- Work to be completed: Repeat every entry in the listing below, exactly.

- Raw data:
____
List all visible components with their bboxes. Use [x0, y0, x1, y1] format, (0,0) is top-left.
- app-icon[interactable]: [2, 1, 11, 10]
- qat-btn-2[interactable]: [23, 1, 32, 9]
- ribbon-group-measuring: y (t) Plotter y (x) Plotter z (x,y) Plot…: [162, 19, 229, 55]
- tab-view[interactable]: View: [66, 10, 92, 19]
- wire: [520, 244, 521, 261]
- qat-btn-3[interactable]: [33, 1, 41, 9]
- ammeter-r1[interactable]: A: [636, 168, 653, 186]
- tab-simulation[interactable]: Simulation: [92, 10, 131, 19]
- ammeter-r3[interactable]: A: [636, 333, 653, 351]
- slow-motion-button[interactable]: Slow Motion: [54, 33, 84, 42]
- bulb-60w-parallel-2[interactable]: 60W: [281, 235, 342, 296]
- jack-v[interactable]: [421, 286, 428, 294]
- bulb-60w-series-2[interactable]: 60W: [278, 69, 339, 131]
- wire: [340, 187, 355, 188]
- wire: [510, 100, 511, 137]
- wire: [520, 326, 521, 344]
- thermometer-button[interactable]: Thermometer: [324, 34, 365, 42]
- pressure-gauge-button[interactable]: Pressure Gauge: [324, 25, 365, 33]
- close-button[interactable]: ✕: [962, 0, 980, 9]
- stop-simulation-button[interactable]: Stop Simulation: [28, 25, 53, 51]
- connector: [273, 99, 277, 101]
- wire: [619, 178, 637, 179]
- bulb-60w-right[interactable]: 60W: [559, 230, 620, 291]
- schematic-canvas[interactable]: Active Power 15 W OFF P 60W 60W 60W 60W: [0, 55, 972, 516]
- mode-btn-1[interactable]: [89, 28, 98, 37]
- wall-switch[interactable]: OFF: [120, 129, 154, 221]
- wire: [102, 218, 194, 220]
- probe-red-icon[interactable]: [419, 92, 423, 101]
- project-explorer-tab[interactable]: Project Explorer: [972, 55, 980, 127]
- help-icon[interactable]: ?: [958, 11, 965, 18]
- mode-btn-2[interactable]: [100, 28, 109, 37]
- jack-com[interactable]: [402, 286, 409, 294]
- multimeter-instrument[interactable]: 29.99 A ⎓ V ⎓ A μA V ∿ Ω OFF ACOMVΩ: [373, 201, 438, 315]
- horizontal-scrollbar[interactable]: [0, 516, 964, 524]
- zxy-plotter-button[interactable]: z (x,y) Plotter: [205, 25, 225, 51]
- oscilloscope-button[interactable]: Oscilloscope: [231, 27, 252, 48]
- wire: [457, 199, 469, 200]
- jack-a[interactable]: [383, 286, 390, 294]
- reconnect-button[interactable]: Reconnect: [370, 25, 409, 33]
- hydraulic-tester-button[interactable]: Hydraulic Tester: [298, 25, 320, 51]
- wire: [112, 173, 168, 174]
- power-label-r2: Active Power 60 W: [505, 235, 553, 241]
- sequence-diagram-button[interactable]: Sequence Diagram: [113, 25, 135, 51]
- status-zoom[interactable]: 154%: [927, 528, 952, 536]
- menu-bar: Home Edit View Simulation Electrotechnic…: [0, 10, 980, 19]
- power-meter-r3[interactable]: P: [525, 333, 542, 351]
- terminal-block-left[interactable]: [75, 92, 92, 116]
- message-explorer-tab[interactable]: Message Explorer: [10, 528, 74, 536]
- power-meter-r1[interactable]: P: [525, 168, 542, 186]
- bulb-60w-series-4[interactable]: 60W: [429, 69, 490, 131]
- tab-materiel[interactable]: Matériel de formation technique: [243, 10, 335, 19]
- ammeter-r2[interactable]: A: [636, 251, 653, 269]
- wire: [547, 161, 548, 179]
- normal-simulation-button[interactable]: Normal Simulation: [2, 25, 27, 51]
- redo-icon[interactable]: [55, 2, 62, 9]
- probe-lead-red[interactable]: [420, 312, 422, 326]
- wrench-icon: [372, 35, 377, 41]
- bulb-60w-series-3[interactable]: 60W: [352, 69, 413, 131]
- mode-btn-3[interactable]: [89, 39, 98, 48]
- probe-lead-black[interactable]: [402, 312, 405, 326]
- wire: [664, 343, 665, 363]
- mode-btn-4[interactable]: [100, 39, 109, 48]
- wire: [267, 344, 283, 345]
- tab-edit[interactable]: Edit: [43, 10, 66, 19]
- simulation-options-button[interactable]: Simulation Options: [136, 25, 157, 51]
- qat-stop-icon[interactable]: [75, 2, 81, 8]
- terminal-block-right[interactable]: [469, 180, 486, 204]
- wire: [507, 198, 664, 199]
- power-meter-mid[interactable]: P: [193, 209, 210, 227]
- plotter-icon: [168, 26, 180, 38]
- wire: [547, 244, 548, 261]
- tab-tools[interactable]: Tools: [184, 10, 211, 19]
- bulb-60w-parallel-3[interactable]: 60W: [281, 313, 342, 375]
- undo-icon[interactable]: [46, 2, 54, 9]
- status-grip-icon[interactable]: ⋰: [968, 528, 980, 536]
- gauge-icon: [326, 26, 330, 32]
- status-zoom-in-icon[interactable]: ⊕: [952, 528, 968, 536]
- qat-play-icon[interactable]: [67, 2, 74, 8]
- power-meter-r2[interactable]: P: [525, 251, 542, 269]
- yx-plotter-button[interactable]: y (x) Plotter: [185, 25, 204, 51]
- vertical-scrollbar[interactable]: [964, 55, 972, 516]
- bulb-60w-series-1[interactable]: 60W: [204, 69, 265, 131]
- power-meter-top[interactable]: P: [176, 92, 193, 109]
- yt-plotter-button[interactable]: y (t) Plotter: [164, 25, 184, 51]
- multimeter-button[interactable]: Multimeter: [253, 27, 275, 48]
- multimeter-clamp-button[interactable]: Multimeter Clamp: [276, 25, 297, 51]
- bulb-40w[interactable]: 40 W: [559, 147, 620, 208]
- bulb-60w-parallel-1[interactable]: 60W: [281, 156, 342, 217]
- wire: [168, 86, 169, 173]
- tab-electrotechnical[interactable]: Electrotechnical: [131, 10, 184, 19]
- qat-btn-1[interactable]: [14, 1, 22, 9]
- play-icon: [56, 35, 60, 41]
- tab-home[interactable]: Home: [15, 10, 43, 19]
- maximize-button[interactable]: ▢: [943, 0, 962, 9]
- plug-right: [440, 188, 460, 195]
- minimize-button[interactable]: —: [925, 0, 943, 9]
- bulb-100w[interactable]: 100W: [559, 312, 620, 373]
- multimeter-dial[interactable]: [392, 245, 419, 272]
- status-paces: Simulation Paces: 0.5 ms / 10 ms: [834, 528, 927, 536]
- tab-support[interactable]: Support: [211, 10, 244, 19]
____
- Solution to the exercise:
List all visible components with their bboxes. Use [x0, y0, x1, y1] format, (0,0) is top-left.
- app-icon[interactable]: [2, 1, 11, 10]
- qat-btn-2[interactable]: [23, 1, 32, 9]
- ribbon-group-measuring: y (t) Plotter y (x) Plotter z (x,y) Plot…: [162, 19, 229, 55]
- tab-view[interactable]: View: [66, 10, 92, 19]
- wire: [520, 244, 521, 261]
- qat-btn-3[interactable]: [33, 1, 41, 9]
- ammeter-r1[interactable]: A: [636, 168, 653, 186]
- tab-simulation[interactable]: Simulation: [92, 10, 131, 19]
- ammeter-r3[interactable]: A: [636, 333, 653, 351]
- slow-motion-button[interactable]: Slow Motion: [54, 33, 84, 42]
- bulb-60w-parallel-2[interactable]: 60W: [281, 235, 342, 296]
- jack-v[interactable]: [421, 286, 428, 294]
- bulb-60w-series-2[interactable]: 60W: [278, 69, 339, 131]
- wire: [340, 187, 355, 188]
- wire: [510, 100, 511, 137]
- wire: [520, 326, 521, 344]
- thermometer-button[interactable]: Thermometer: [324, 34, 365, 42]
- pressure-gauge-button[interactable]: Pressure Gauge: [324, 25, 365, 33]
- close-button[interactable]: ✕: [962, 0, 980, 9]
- stop-simulation-button[interactable]: Stop Simulation: [28, 25, 53, 51]
- connector: [273, 99, 277, 101]
- wire: [619, 178, 637, 179]
- bulb-60w-right[interactable]: 60W: [559, 230, 620, 291]
- schematic-canvas[interactable]: Active Power 15 W OFF P 60W 60W 60W 60W: [0, 55, 972, 516]
- mode-btn-1[interactable]: [89, 28, 98, 37]
- wall-switch[interactable]: OFF: [120, 129, 154, 221]
- wire: [102, 218, 194, 220]
- probe-red-icon[interactable]: [419, 92, 423, 101]
- project-explorer-tab[interactable]: Project Explorer: [972, 55, 980, 127]
- help-icon[interactable]: ?: [958, 11, 965, 18]
- mode-btn-2[interactable]: [100, 28, 109, 37]
- jack-com[interactable]: [402, 286, 409, 294]
- multimeter-instrument[interactable]: 29.99 A ⎓ V ⎓ A μA V ∿ Ω OFF ACOMVΩ: [373, 201, 438, 315]
- horizontal-scrollbar[interactable]: [0, 516, 964, 524]
- zxy-plotter-button[interactable]: z (x,y) Plotter: [205, 25, 225, 51]
- oscilloscope-button[interactable]: Oscilloscope: [231, 27, 252, 48]
- wire: [457, 199, 469, 200]
- jack-a[interactable]: [383, 286, 390, 294]
- reconnect-button[interactable]: Reconnect: [370, 25, 409, 33]
- hydraulic-tester-button[interactable]: Hydraulic Tester: [298, 25, 320, 51]
- wire: [112, 173, 168, 174]
- power-label-r2: Active Power 60 W: [505, 235, 553, 241]
- sequence-diagram-button[interactable]: Sequence Diagram: [113, 25, 135, 51]
- status-zoom[interactable]: 154%: [927, 528, 952, 536]
- menu-bar: Home Edit View Simulation Electrotechnic…: [0, 10, 980, 19]
- power-meter-r3[interactable]: P: [525, 333, 542, 351]
- terminal-block-left[interactable]: [75, 92, 92, 116]
- message-explorer-tab[interactable]: Message Explorer: [10, 528, 74, 536]
- power-meter-r1[interactable]: P: [525, 168, 542, 186]
- bulb-60w-series-4[interactable]: 60W: [429, 69, 490, 131]
- tab-materiel[interactable]: Matériel de formation technique: [243, 10, 335, 19]
- ammeter-r2[interactable]: A: [636, 251, 653, 269]
- wire: [547, 161, 548, 179]
- normal-simulation-button[interactable]: Normal Simulation: [2, 25, 27, 51]
- redo-icon[interactable]: [55, 2, 62, 9]
- probe-lead-red[interactable]: [420, 312, 422, 326]
- wrench-icon: [372, 35, 377, 41]
- bulb-60w-series-3[interactable]: 60W: [352, 69, 413, 131]
- mode-btn-3[interactable]: [89, 39, 98, 48]
- probe-lead-black[interactable]: [402, 312, 405, 326]
- wire: [664, 343, 665, 363]
- mode-btn-4[interactable]: [100, 39, 109, 48]
- wire: [267, 344, 283, 345]
- tab-edit[interactable]: Edit: [43, 10, 66, 19]
- simulation-options-button[interactable]: Simulation Options: [136, 25, 157, 51]
- qat-stop-icon[interactable]: [75, 2, 81, 8]
- terminal-block-right[interactable]: [469, 180, 486, 204]
- wire: [507, 198, 664, 199]
- power-meter-mid[interactable]: P: [193, 209, 210, 227]
- plotter-icon: [168, 26, 180, 38]
- wire: [547, 244, 548, 261]
- tab-tools[interactable]: Tools: [184, 10, 211, 19]
- bulb-60w-parallel-3[interactable]: 60W: [281, 313, 342, 375]
- undo-icon[interactable]: [46, 2, 54, 9]
- status-grip-icon[interactable]: ⋰: [968, 528, 980, 536]
- gauge-icon: [326, 26, 330, 32]
- status-zoom-in-icon[interactable]: ⊕: [952, 528, 968, 536]
- qat-play-icon[interactable]: [67, 2, 74, 8]
- power-meter-r2[interactable]: P: [525, 251, 542, 269]
- yx-plotter-button[interactable]: y (x) Plotter: [185, 25, 204, 51]
- vertical-scrollbar[interactable]: [964, 55, 972, 516]
- bulb-60w-series-1[interactable]: 60W: [204, 69, 265, 131]
- power-meter-top[interactable]: P: [176, 92, 193, 109]
- yt-plotter-button[interactable]: y (t) Plotter: [164, 25, 184, 51]
- multimeter-button[interactable]: Multimeter: [253, 27, 275, 48]
- multimeter-clamp-button[interactable]: Multimeter Clamp: [276, 25, 297, 51]
- bulb-40w[interactable]: 40 W: [559, 147, 620, 208]
- bulb-60w-parallel-1[interactable]: 60W: [281, 156, 342, 217]
- wire: [168, 86, 169, 173]
- tab-electrotechnical[interactable]: Electrotechnical: [131, 10, 184, 19]
- qat-btn-1[interactable]: [14, 1, 22, 9]
- play-icon: [56, 35, 60, 41]
- tab-home[interactable]: Home: [15, 10, 43, 19]
- maximize-button[interactable]: ▢: [943, 0, 962, 9]
- plug-right: [440, 188, 460, 195]
- minimize-button[interactable]: —: [925, 0, 943, 9]
- bulb-100w[interactable]: 100W: [559, 312, 620, 373]
- multimeter-dial[interactable]: [392, 245, 419, 272]
- status-paces: Simulation Paces: 0.5 ms / 10 ms: [834, 528, 927, 536]
- tab-support[interactable]: Support: [211, 10, 244, 19]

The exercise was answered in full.